Un record probabilmente se si guarda alle precedenti tornate elettorali a Viterbo e poco importa se la loro presenza è in rispetto dell’alternanza di genere, più che per volontà della politica.
Ma quando si tratta di scegliere chi posizionare al comando, scopri che rappresentanti del gentil sesso continuano a mancare come l’acqua nel deserto: su quattordici aspiranti sindaci, ce n’è solo una, Chiara Frontini e ancora una volta gli uomini hanno fatto tredici.
Il prossimo consiglio comunale stavolta ha la possibilità di dare quello spazio che finora è mancato alla rappresentanza femminile. Perché le 250 donne presenti ci sono e possono essere votate insieme al candidato uomo. E’ la doppia preferenza di genere, al suo debutto alle comunali.

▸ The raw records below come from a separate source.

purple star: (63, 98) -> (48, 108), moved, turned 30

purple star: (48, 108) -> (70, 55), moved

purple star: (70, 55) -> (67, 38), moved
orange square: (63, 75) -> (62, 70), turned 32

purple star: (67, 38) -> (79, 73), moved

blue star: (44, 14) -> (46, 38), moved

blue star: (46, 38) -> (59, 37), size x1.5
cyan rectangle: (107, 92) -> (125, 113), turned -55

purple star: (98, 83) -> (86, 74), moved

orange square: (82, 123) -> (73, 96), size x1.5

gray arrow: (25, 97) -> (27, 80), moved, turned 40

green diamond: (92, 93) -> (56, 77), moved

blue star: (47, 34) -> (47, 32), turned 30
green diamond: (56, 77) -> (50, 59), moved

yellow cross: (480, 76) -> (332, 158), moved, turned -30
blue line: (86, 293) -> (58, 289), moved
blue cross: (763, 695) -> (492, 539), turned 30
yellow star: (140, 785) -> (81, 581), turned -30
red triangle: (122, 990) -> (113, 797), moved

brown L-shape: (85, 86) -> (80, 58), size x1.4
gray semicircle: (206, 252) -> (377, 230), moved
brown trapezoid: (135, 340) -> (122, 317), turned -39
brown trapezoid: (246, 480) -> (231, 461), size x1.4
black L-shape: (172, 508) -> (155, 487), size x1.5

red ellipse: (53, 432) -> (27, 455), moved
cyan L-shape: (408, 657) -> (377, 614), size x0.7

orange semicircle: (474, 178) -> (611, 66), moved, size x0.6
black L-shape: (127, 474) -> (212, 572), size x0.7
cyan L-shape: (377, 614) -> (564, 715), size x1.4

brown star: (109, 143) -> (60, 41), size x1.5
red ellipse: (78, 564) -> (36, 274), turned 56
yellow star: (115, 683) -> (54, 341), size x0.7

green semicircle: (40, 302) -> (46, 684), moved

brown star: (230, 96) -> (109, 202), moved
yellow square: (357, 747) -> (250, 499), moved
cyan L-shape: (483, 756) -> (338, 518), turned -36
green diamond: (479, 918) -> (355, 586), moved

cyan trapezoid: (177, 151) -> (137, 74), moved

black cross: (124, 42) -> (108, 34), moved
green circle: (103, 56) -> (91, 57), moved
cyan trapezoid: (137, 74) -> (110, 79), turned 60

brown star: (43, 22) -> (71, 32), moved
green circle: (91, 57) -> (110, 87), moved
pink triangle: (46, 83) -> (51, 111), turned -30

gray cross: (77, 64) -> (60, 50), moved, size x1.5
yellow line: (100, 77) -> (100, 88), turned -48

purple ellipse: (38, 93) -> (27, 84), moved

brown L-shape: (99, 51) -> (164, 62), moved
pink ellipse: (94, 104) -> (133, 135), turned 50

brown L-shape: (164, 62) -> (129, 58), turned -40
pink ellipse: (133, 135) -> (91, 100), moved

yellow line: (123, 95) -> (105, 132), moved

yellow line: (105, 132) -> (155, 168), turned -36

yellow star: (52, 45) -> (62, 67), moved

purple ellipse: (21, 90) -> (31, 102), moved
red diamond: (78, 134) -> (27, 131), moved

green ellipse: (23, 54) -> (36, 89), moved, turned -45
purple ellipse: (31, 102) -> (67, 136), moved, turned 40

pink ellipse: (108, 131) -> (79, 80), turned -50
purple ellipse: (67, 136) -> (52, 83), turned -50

Gli elettori potranno votare due candidati consiglieri, purché siano un uomo e una donna. Fermo restando la facoltà di sceglierne uno, uomo o donna che sia.
Una svolta, se si pensa ad esempio alla consigliatura che va in archivio, con quattro donne su quaranta consiglieri e zero in giunta, almeno fino a quando per effetto di un ricorso al Tar, due sono entrate nella squadra di Giulio Marini.
Una, Maria Antonietta Russo, ha resistito fino all’ultimo, l’altra dopo otto mesi è uscita. E si tratta sempre di Chiara Frontini.
Riusciranno a fare meglio degli uomini? Si vedrà, ma osservando quello che spesso è riuscito a combinare il sesso forte in politica, di sicuro partono con un bel vantaggio.